Rendered page images
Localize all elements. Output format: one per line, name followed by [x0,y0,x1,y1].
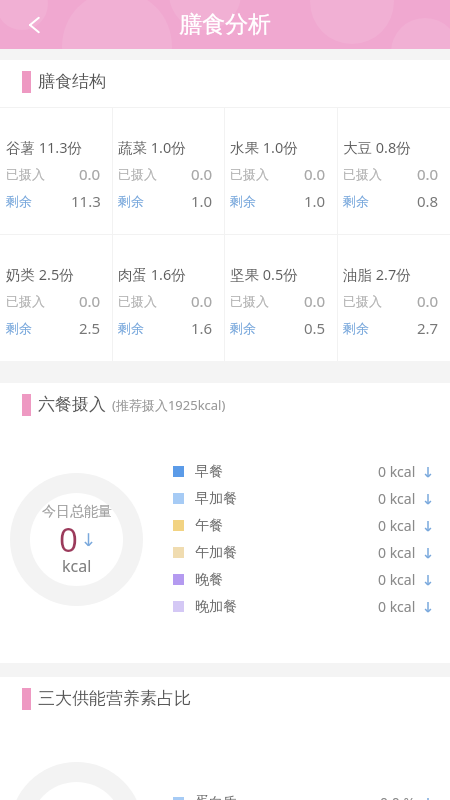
staticText: 剩余 [118,193,144,209]
staticText: 膳食分析 [179,10,271,39]
button[interactable]: 晚加餐 [173,593,450,620]
staticText: 0 kcal [378,516,416,535]
staticText: 11.3 [71,191,101,211]
staticText: 今日总能量 [42,503,112,521]
staticText: 蔬菜 1.0份 [118,137,186,157]
button[interactable]: 谷薯 11.3份 [0,108,112,234]
staticText: 0.0 [417,291,439,311]
staticText: 0 [59,517,78,562]
button[interactable]: 大豆 0.8份 [337,108,450,234]
staticText: 0.0 [79,164,101,184]
staticText: 剩余 [6,193,32,209]
staticText: 油脂 2.7份 [343,264,411,284]
staticText: 剩余 [343,320,369,336]
staticText: 膳食结构 [38,71,106,92]
staticText: 早加餐 [195,490,237,508]
staticText: 0 kcal [378,597,416,616]
button[interactable]: 奶类 2.5份 [0,235,112,361]
button[interactable]: 油脂 2.7份 [337,235,450,361]
staticText: 晚加餐 [195,598,237,616]
staticText: 2.5 [79,318,101,338]
button[interactable]: 肉蛋 1.6份 [112,235,224,361]
staticText: 剩余 [343,193,369,209]
staticText: 午加餐 [195,544,237,562]
staticText: 已摄入 [118,166,157,182]
staticText: 坚果 0.5份 [230,264,298,284]
staticText: 0.0 [304,291,326,311]
staticText: 1.6 [191,318,213,338]
staticText: 已摄入 [230,166,269,182]
staticText: 0.0 % [380,793,416,800]
staticText: 晚餐 [195,571,223,589]
staticText: 大豆 0.8份 [343,137,411,157]
button[interactable]: 早加餐 [173,485,450,512]
staticText: 已摄入 [230,293,269,309]
button[interactable]: 早餐 [173,458,450,485]
button[interactable]: 午加餐 [173,539,450,566]
button[interactable]: 蛋白质 [173,789,450,800]
staticText: 六餐摄入 [38,394,106,415]
staticText: 0.0 [191,291,213,311]
staticText: 0.0 [304,164,326,184]
staticText: 已摄入 [6,166,45,182]
staticText: 0.0 [417,164,439,184]
staticText: 0 kcal [378,489,416,508]
button[interactable]: 水果 1.0份 [224,108,337,234]
button[interactable]: 蔬菜 1.0份 [112,108,224,234]
staticText: 剩余 [6,320,32,336]
staticText: kcal [62,555,92,577]
staticText: 0.5 [304,318,326,338]
staticText: 蛋白质 [195,794,237,800]
button[interactable]: 午餐 [173,512,450,539]
staticText: 0 kcal [378,543,416,562]
staticText: 剩余 [118,320,144,336]
staticText: 已摄入 [118,293,157,309]
button[interactable]: Back [0,0,56,49]
staticText: 0.0 [191,164,213,184]
button[interactable]: 坚果 0.5份 [224,235,337,361]
staticText: 已摄入 [343,166,382,182]
staticText: 午餐 [195,517,223,535]
staticText: 0.8 [417,191,439,211]
staticText: 2.7 [417,318,439,338]
staticText: 谷薯 11.3份 [6,137,83,157]
staticText: 已摄入 [6,293,45,309]
staticText: 0.0 [79,291,101,311]
staticText: 0 kcal [378,462,416,481]
staticText: 已摄入 [343,293,382,309]
staticText: 奶类 2.5份 [6,264,74,284]
staticText: 剩余 [230,193,256,209]
staticText: 早餐 [195,463,223,481]
staticText: 剩余 [230,320,256,336]
button[interactable]: 晚餐 [173,566,450,593]
staticText: 肉蛋 1.6份 [118,264,186,284]
staticText: 1.0 [304,191,326,211]
staticText: (推荐摄入1925kcal) [112,396,226,414]
staticText: 1.0 [191,191,213,211]
staticText: 水果 1.0份 [230,137,298,157]
staticText: 三大供能营养素占比 [38,688,191,709]
staticText: 0 kcal [378,570,416,589]
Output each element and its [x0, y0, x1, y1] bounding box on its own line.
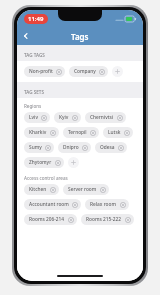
staticText: Kharkiv — [29, 129, 47, 136]
staticText: Lviv — [29, 114, 38, 121]
other: Remove Rooms 215-222 — [125, 217, 131, 223]
staticText: Lutsk — [108, 129, 121, 136]
other: Remove Lutsk — [124, 130, 130, 136]
staticText: Regions — [24, 103, 42, 109]
staticText: Rooms 215-222 — [86, 216, 122, 223]
staticText: Zhytomyr — [29, 159, 52, 166]
button[interactable]: Accountant room — [24, 199, 81, 210]
button[interactable]: Kharkiv — [24, 127, 59, 138]
button[interactable]: Relax room — [85, 199, 129, 210]
other: Remove Dnipro — [82, 145, 88, 151]
button[interactable]: Back — [17, 27, 35, 45]
other: Remove Odesa — [118, 145, 124, 151]
staticText: Ternopil — [68, 129, 87, 136]
staticText: Rooms 206-214 — [29, 216, 65, 223]
staticText: Tags — [71, 31, 89, 42]
other: Remove Kharkiv — [50, 130, 56, 136]
staticText: Dnipro — [63, 144, 79, 151]
staticText: TAG TAGS — [24, 52, 45, 58]
button[interactable]: Ternopil — [63, 127, 99, 138]
button[interactable]: Dnipro — [58, 142, 91, 153]
staticText: Non-profit — [29, 68, 53, 75]
staticText: Accountant room — [29, 201, 69, 208]
button[interactable]: Chernivtsi — [85, 112, 126, 123]
button[interactable]: Add tag — [68, 157, 79, 168]
button[interactable]: Company — [69, 66, 108, 77]
button[interactable]: Lviv — [24, 112, 50, 123]
staticText: Access control areas — [24, 175, 68, 181]
button[interactable]: Sumy — [24, 142, 54, 153]
button[interactable]: Kyiv — [54, 112, 81, 123]
button[interactable]: Rooms 215-222 — [81, 214, 134, 225]
staticText: Odesa — [100, 144, 115, 151]
button[interactable]: Server room — [63, 184, 109, 195]
other: Remove Ternopil — [90, 130, 96, 136]
other: Remove Server room — [100, 187, 106, 193]
staticText: TAG SETS — [24, 89, 44, 95]
staticText: Sumy — [29, 144, 42, 151]
other: Remove Lviv — [41, 115, 47, 121]
button[interactable]: Kitchen — [24, 184, 59, 195]
button[interactable]: Zhytomyr — [24, 157, 64, 168]
other: Remove Rooms 206-214 — [68, 217, 74, 223]
staticText: Company — [74, 68, 96, 75]
staticText: Server room — [68, 186, 97, 193]
button[interactable]: Non-profit — [24, 66, 65, 77]
staticText: Chernivtsi — [90, 114, 114, 121]
button[interactable]: Rooms 206-214 — [24, 214, 77, 225]
staticText: 11:49 — [28, 15, 44, 23]
other: Remove Accountant room — [72, 202, 78, 208]
button[interactable]: Odesa — [95, 142, 127, 153]
other: Remove Kyiv — [72, 115, 78, 121]
other: Remove Chernivtsi — [117, 115, 123, 121]
staticText: Relax room — [90, 201, 117, 208]
other: Remove Kitchen — [50, 187, 56, 193]
other: Remove Relax room — [120, 202, 126, 208]
other: Remove Sumy — [45, 145, 51, 151]
button[interactable]: Add tag — [112, 66, 123, 77]
other: Remove Zhytomyr — [55, 160, 61, 166]
staticText: Kyiv — [59, 114, 69, 121]
button[interactable]: Lutsk — [103, 127, 133, 138]
other: Remove Company — [99, 69, 105, 75]
staticText: Kitchen — [29, 186, 47, 193]
other: Remove Non-profit — [56, 69, 62, 75]
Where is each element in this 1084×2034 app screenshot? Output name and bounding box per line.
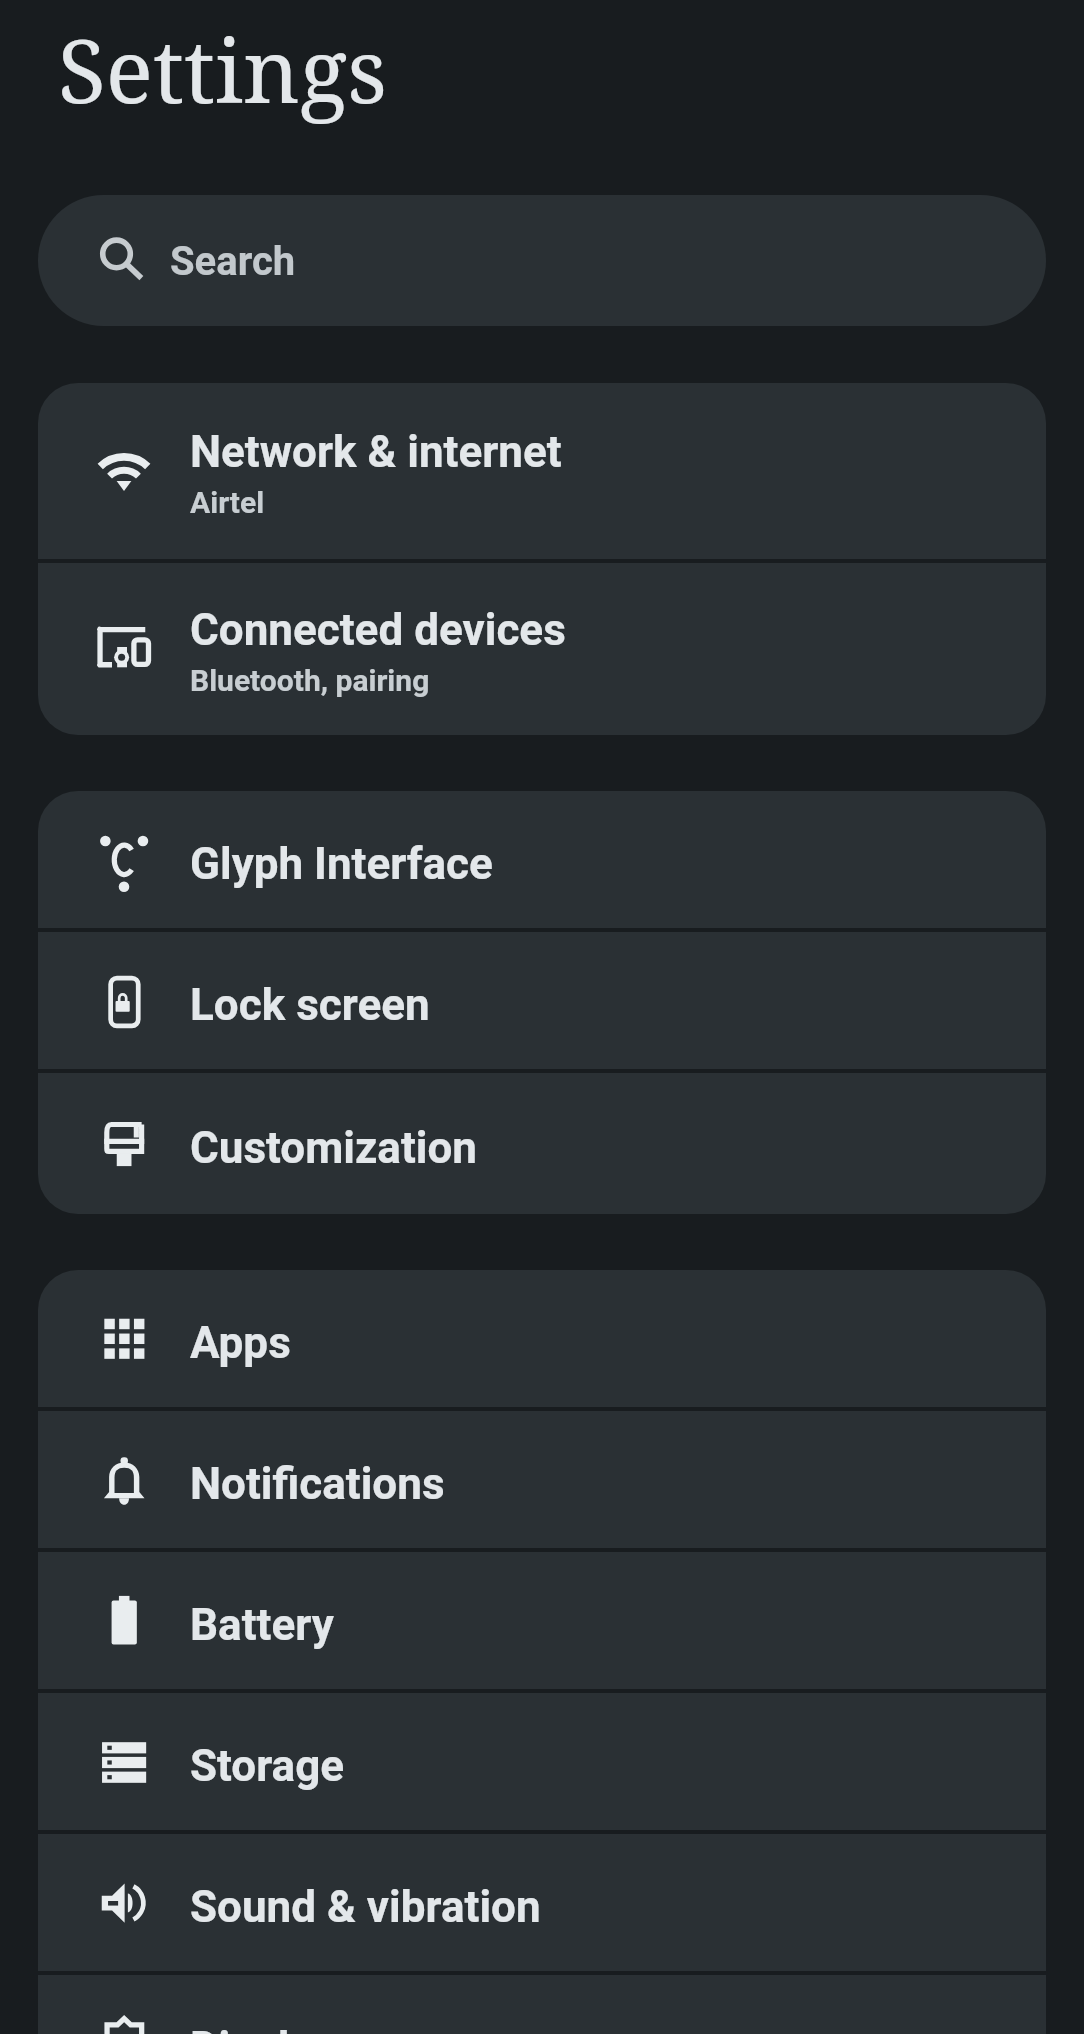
button[interactable]: Lock screen	[38, 932, 1046, 1069]
staticText: Network & internet	[190, 426, 562, 478]
button[interactable]: Customization	[38, 1073, 1046, 1214]
staticText: Airtel	[190, 485, 265, 520]
staticText: Lock screen	[190, 979, 430, 1031]
button[interactable]: Battery	[38, 1552, 1046, 1689]
staticText: Storage	[190, 1740, 345, 1792]
button[interactable]: Display	[38, 1975, 1046, 2034]
staticText: Customization	[190, 1122, 478, 1174]
staticText: Bluetooth, pairing	[190, 663, 430, 698]
staticText: Apps	[190, 1317, 291, 1369]
staticText: Battery	[190, 1599, 334, 1651]
button[interactable]: Network & internet	[38, 383, 1046, 559]
button[interactable]: Search	[38, 195, 1046, 326]
button[interactable]: Storage	[38, 1693, 1046, 1830]
staticText: Glyph Interface	[190, 838, 493, 890]
staticText: Connected devices	[190, 604, 566, 656]
button[interactable]: Notifications	[38, 1411, 1046, 1548]
staticText: Search	[170, 238, 296, 285]
button[interactable]: Sound & vibration	[38, 1834, 1046, 1971]
staticText: Notifications	[190, 1458, 445, 1510]
staticText: Settings	[58, 9, 387, 129]
staticText: Display	[190, 2022, 335, 2034]
button[interactable]: Connected devices	[38, 563, 1046, 735]
button[interactable]: Glyph Interface	[38, 791, 1046, 928]
staticText: Sound & vibration	[190, 1881, 541, 1933]
button[interactable]: Apps	[38, 1270, 1046, 1407]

Work order
In the lines above, find the word "Server" and copy every line it occurs in.

Solution to this exercise
button[interactable]: Server room — [63, 184, 109, 195]
other: Remove Server room — [100, 187, 106, 193]
staticText: Server room — [68, 186, 97, 193]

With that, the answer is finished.